Mike Shildt sees his new role as the Cardinals' "quality-control" coach as one which will offer assistance in any area where it's needed. (File) 

By Rob Rains

The best part of Mike Shildt’s job as a manager in the minor leagues was getting to tell players that they were being called up to the Cardinals.

Now he knows what it feels like to be on the other end of that conversation.

Shildt learned he was being promoted from managing Triple A Memphis to the Cardinals’ major-league coaching staff for next season during a phone call with general manager John Mozeliak.

“It was very surreal,” Shildt said. “Mo called and presented the opportunity to me. It was almost beyond belief. What a blessing.”

Shildt was given the title of “quality control” coach, a new position which is more vague than being a pitching coach, hitting coach or base coach. It is intentionally that way because it is a job which could change frequently.

Primarily, Shildt sees his role as one of being available and offering assistance to manager Mike Matheny, bench coach David Bell, other members of the staff and players.

“We are going to look at how we do things, continuing to work on what we’ve done well and looking for areas we can improve on and figuring out strategies to make that happen,” Shildt said.

Shildt has spent the last eight years managing in the Cardinals’ farm system, including the last two years at Memphis. As part of his duties he has been involved with the major-league team during spring training and four times has spent a week in September with the Cardinals.

He believes that experience will be invaluable as he settles into a full-time position at the major-league level.

“I’ve done it three times with Mike and once under Tony (La Russa),” Shildt said. “What I know is that at the big league level, it’s all about winning that day. There’s a sense of urgency about being prepared and executing. I am going to appreciate that, and figure out ways to be better that day.

“It was a beautiful opportunity with no real responsibilities necessarily other than to be available. It helped me get a better idea of what the culture was like, how the inner workings take place. I got an appreciation for the communication and structure. It definitely will help me do what I can to make the team better.”

The 48-year-old Shildt joined the Cardinals as a scout before moving into a coaching role, and then managing. He spent three years managing the rookie-level team in Johnson City, Tenn., three years at the Double A level in Springfield and the last two seasons at Triple A. Moving to the majors was the next step in his progression, but not one he spent much time worrying about.

“When you have your selfish moments, which we all have, you think about it,” he said. “DJ (Mark DeJohn, the Cardinals’ minor league field coordinator) gave me great advice when I started that I think he might have got from George Kissell, and that was that you can’t care more about your career than you do the players you are helping to lead.

“I’ve always had that mindset but I do escape occasionally. When you get to go up near the end of the year and spend time with the club and spend time with Mo and Mike and the group you kind of think it would be nice to be here.”

In his visiting capacity, Shildt was allowed to be in uniform in the dugout during games, and he will be in uniform in the dugout during games next year as well – but with one difference.

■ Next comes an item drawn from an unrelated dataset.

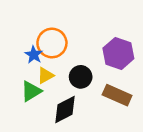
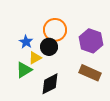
orange circle: (52, 43) -> (55, 30), moved
black circle: (81, 77) -> (49, 47), moved

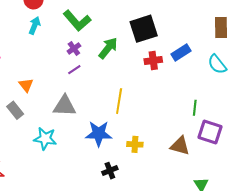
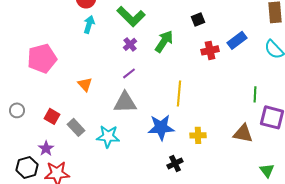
black square: (144, 29) -> (198, 19), size x0.5
purple line: (74, 70) -> (129, 73), moved
gray rectangle: (15, 110) -> (76, 127), moved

In those temporary assignments with the big-league team, Shildt mostly was an observer – listening and watching, but basically only speaking when he was asked a question. Shildt intends to be more vocal in his new job, but respecting the role of others at the same time and knowing that he is not going to be re-inventing the wheel.

“I was so fortunate to have those opportunities,” Shildt said. “That’s why the organization does it. You don’t know what it looks like until you are actually there. You see what it looks like, what the level of play looks like, what the expectations are and what goes into it. It was a tremendous experience and also helped me see what it looks like for a player coming up and what the bridge is going back and forth (to Triple A). That was a valuable resource for me.

“Any healthy relationship is one where people can communicate and express what they feel or think and know that it is for the greater good, not for a personal agenda. Everybody is there to have an opinion and has a level of expertise to bring to the table … I respect what the staff has done in the past which has produced a lot of success. I just want to be part of the process.

“I also appreciate that you are not always going to get your way, but you challenge each other to get better. Mike has the hammer, and whatever the decision is you carry it out like it was your idea.”

The two specific areas which Mozeliak has identified as needing the most improvement on the field next year are the team’s defense and baserunning, so it is logical to expect figuring out ways to do that will be part of Shildt’s job description.

“We’re going to look at what we’ve done, how we’ve done it, and maybe how we could tweak it,” he said. “I will get direction on that as we go.

“The reality is that you put a guy in the best position possible and prepare him right. There is so much information and so many different ways you can look at things. It’s about paring it down correctly to make the most sense and distributing it correctly. That’s going to be as important as anything.”